Summary
Adobe Inc. (ADBE) has filed an 8-K report on October 18, 2018, detailing the execution of two significant credit agreements on October 17, 2018. The company entered into a new five-year, $1 billion senior unsecured revolving credit facility, replacing its previous agreement. This new facility provides enhanced financial flexibility and can be expanded by an additional $500 million. Additionally, Adobe secured a senior unsecured term loan of up to $2.25 billion. The primary purpose of the term loan is to finance a portion of the acquisition of Milestone Topco, Inc., the indirect parent of Marketo, Inc., and associated fees. This move underscores Adobe's commitment to its strategic growth initiatives, particularly through acquisitions. Both credit agreements include standard covenants and events of default, with the revolving facility featuring a financial covenant requiring Adobe to maintain a maximum leverage ratio of 3.00:1.00.
Key Highlights
- 1Adobe Inc. established a new five-year, $1 billion senior unsecured revolving credit facility, replacing a prior agreement.
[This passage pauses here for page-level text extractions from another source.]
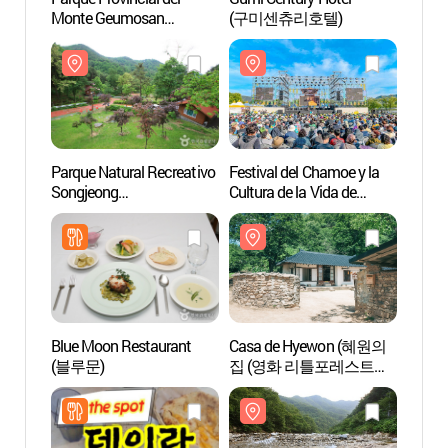
Monte Geumosan
(구미센츄리호텔)
Monte
(금오산도립공원)
(금오
Parque Natural Recreativo
Festival del Chamoe y la
Casa
Songjeong
Cultura de la Vida de
집 (
(송정자연휴양림)
Seongju (성주참외&
촬영지
생명문화축제)
Blue Moon Restaurant
Casa de Hyewon (혜원의
MRNW 
(블루문)
집 (영화 리틀포레스트
(MRN
촬영지))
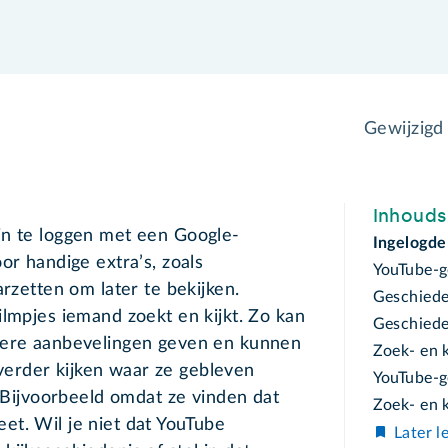
Gewijzigd
Inhoud
in te loggen met een Google-
Ingelogde
or handige extra’s, zoals
YouTube-g
arzetten om later te bekijken.
Geschiede
ilmpjes iemand zoekt en kijkt. Zo kan
Geschiede
tere aanbevelingen geven en kunnen
Zoek- en k
erder kijken waar ze gebleven
YouTube-g
. Bijvoorbeeld omdat ze vinden dat
Zoek- en k
et. Wil je niet dat YouTube
Later l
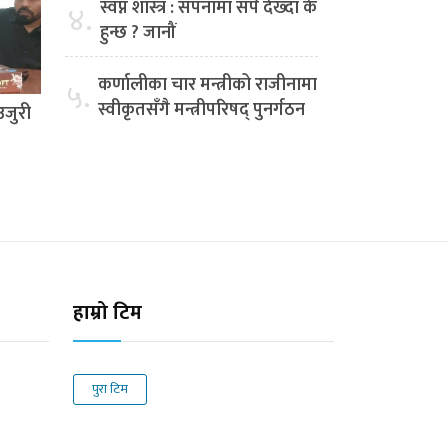
स्वप्न शास्त्र : सपनामा सर्प देख्दा के
४.
हुन्छ ? जानौं
कर्णालीका चार मन्त्रीको राजीनामा
५.
स्वीकृतसँगै मन्त्रीपरिषद् पुनर्गठन
उजुरी
हाम्रो टिम
पुरा टिम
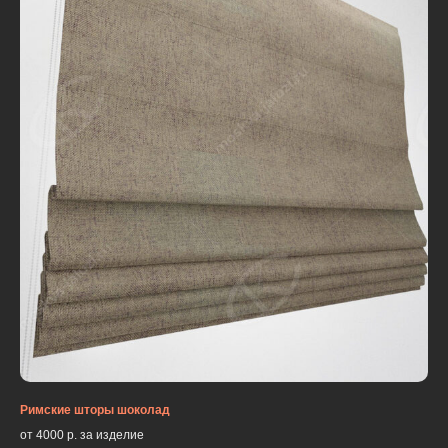
Римские шторы шоколад
от 4000 р. за изделие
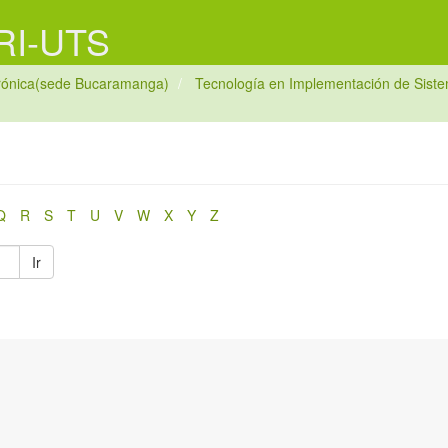
 RI-UTS
trónica(sede Bucaramanga)
Tecnología en Implementación de Sistem
Q
R
S
T
U
V
W
X
Y
Z
Ir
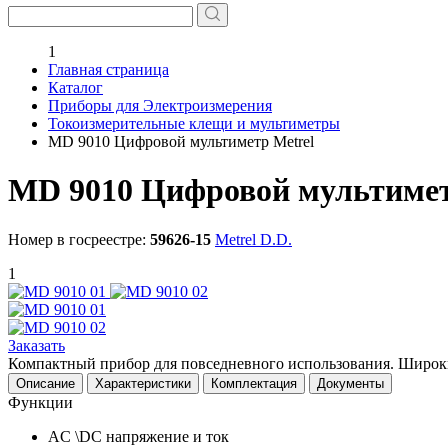
1
Главная страница
Каталог
Приборы для Электроизмерения
Токоизмерительные клещи и мультиметры
MD 9010 Цифровой мультиметр Metrel
MD 9010 Цифровой мультимет
Номер в госреестре:
59626-15
Metrel D.D.
1
Заказать
Компактный прибор для повседневного использования. Широки
Описание
Характеристики
Комплектация
Документы
Функции
AC \DC напряжение и ток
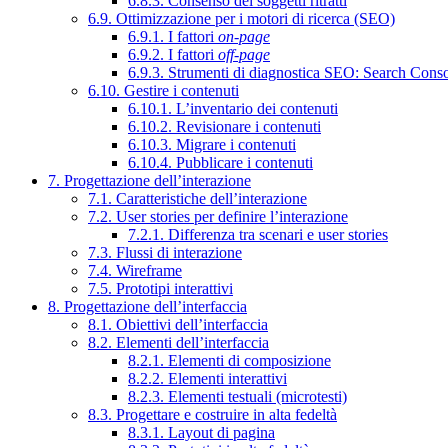
6.8.3. Consenso dei soggetti ritratti
6.9. Ottimizzazione per i motori di ricerca (SEO)
6.9.1. I fattori
on-page
6.9.2. I fattori
off-page
6.9.3. Strumenti di diagnostica SEO: Search Cons
6.10. Gestire i contenuti
6.10.1. L’inventario dei contenuti
6.10.2. Revisionare i contenuti
6.10.3. Migrare i contenuti
6.10.4. Pubblicare i contenuti
7. Progettazione dell’interazione
7.1. Caratteristiche dell’interazione
7.2. User stories per definire l’interazione
7.2.1. Differenza tra scenari e user stories
7.3. Flussi di interazione
7.4. Wireframe
7.5. Prototipi interattivi
8. Progettazione dell’interfaccia
8.1. Obiettivi dell’interfaccia
8.2. Elementi dell’interfaccia
8.2.1. Elementi di composizione
8.2.2. Elementi interattivi
8.2.3. Elementi testuali (microtesti)
8.3. Progettare e costruire in alta fedeltà
8.3.1. Layout di pagina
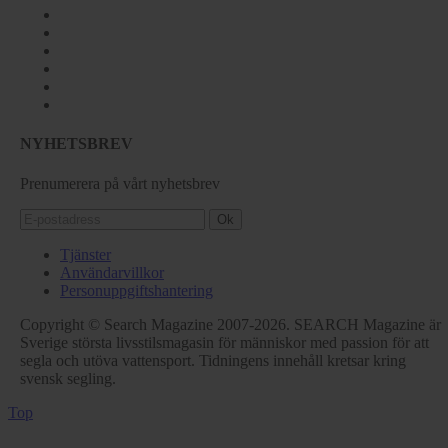
NYHETSBREV
Prenumerera på vårt nyhetsbrev
Ok
Tjänster
Användarvillkor
Personuppgiftshantering
Copyright © Search Magazine 2007-2026. SEARCH Magazine är
Sverige största livsstilsmagasin för människor med passion för att
segla och utöva vattensport. Tidningens innehåll kretsar kring
svensk segling.
Top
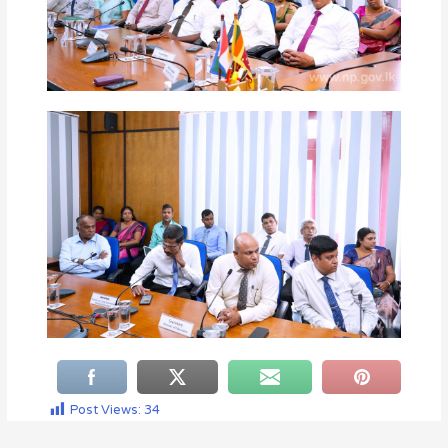
Post Views:
34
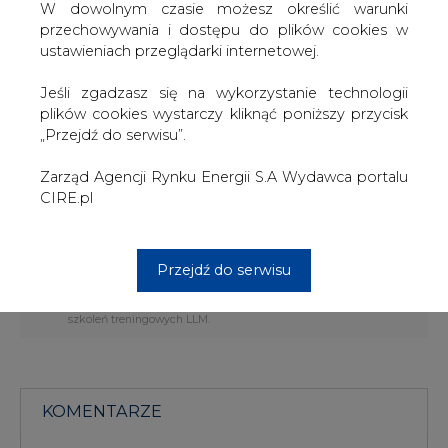
wpływ miał proces związany z restrukturyzacją i
W dowolnym czasie możesz określić warunki
optymalizacją struktury sieci stacji" - czytamy w raporcie
przechowywania i dostępu do plików cookies w
kwartalnym.
ustawieniach przeglądarki internetowej.
Grupa Lotos posiadała na koniec czerwca 348 stacji paliw:
Jeśli zgadzasz się na wykorzystanie technologii
134 własnych, 138 patronackich i 88 partnerskich.
plików cookies wystarczy kliknąć poniższy przycisk
„Przejdź do serwisu”.
Lotos ma około 6,0% udziału w rynku detalicznym
sprzedaży paliw w kraju. Strategia rozwoju spółki zakłada
Zarząd Agencji Rynku Energii S.A Wydawca portalu
wzrost udziału do 10,0% do 2012 roku.
CIRE.pl
#
kraj
#
paliwa
Przejdź do serwisu
Artykuł powstał bez wsparcia narzędzi sztucznej inteligencji.
Wydawca portalu CIRE zgadza się na włączenie publikacji do
szkoleń treningowych LLM.
KOMENTARZE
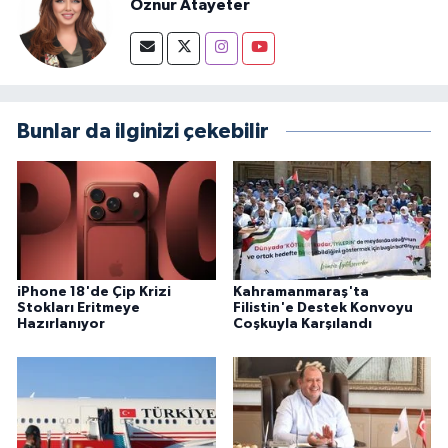
Öznur Atayeter
Bunlar da ilginizi çekebilir
iPhone 18'de Çip Krizi
Kahramanmaraş'ta
Stokları Eritmeye
Filistin'e Destek Konvoyu
Hazırlanıyor
Coşkuyla Karşılandı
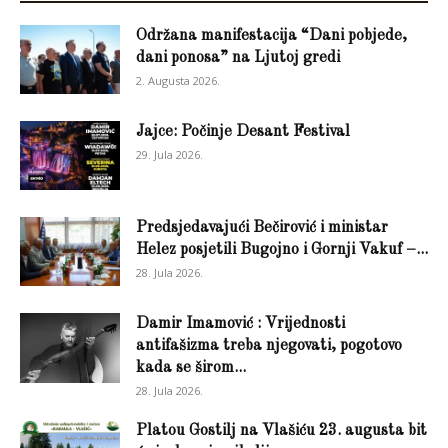
Održana manifestacija “Dani pobjede,
dani ponosa” na Ljutoj gredi
2. Augusta 2026.
Jajce: Počinje Desant Festival
29. Jula 2026.
Predsjedavajući Bečirović i ministar
Helez posjetili Bugojno i Gornji Vakuf –...
28. Jula 2026.
Damir Imamović : Vrijednosti
antifašizma treba njegovati, pogotovo
kada se širom...
28. Jula 2026.
Platou Gostilj na Vlašiću 23. augusta bit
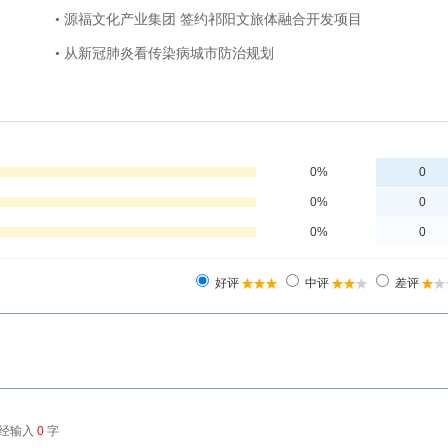
• 源福文化产业集团 签约祁阳文旅体融合开发项目
• 从新冠肺炎看传染病城市防治规划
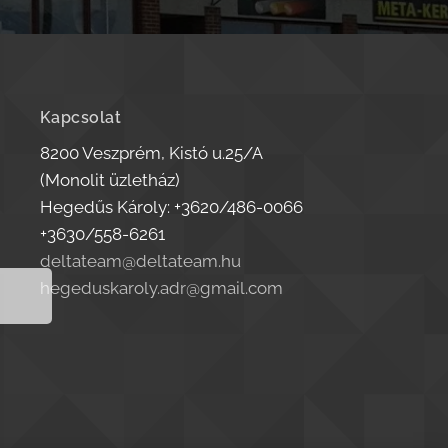
Kapcsolat
8200 Veszprém, Kistó u.25/A
(Monolit üzletház)
Hegedűs Károly: +3620/486-0066
+3630/558-6261
deltateam@deltateam.hu
hegeduskaroly.adr@gmail.com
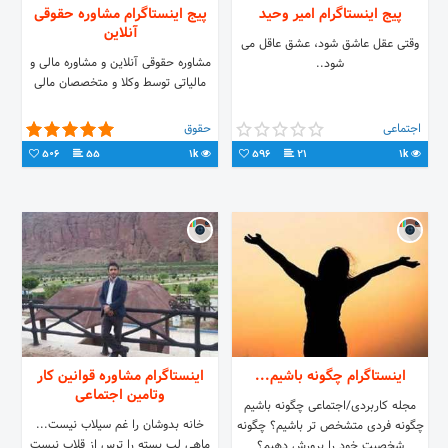
پیج اینستاگرام امیر وحید
پیج اینستاگرام مشاوره حقوقی
آنلاین
وقتی عقل عاشق شود، عشق عاقل می
مشاوره حقوقی آنلاین و مشاوره مالی و
شود..
مالیاتی توسط وکلا و متخصصان مالی
اجتماعی
حقوق
506
55
1k
596
21
1k
اینستاگرام چگونه باشیم...
اینستاگرام مشاوره قوانین کار
وتامین اجتماعی
مجله کاربردی/اجتماعی چگونه باشیم
خانه بدوشان را غم سیلاب نیست...
چگونه فردی متشخص تر باشیم؟ چگونه
ماهی لب بسته را ترس از قلاب نیست
شخصیت خود را پرورش دهیم؟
- 2The new revolving credit facility has the potential to be expanded by up to an additional $500 million, bringing the total commitment to $1.5 billion.
- 3A new senior unsecured term loan of up to $2.25 billion was secured.
- 4The term loan is intended to fund a portion of the acquisition of Milestone Topco, Inc. (indirect parent of Marketo, Inc.) and related expenses.
- 5Both agreements feature variable interest rates based on LIBOR or a Base Rate plus a margin determined by Adobe's debt ratings.
- 6The revolving credit facility includes a financial covenant limiting the maximum leverage ratio to 3.00:1.00.
- 7The prior revolving credit agreement was terminated without outstanding borrowings or termination penalties.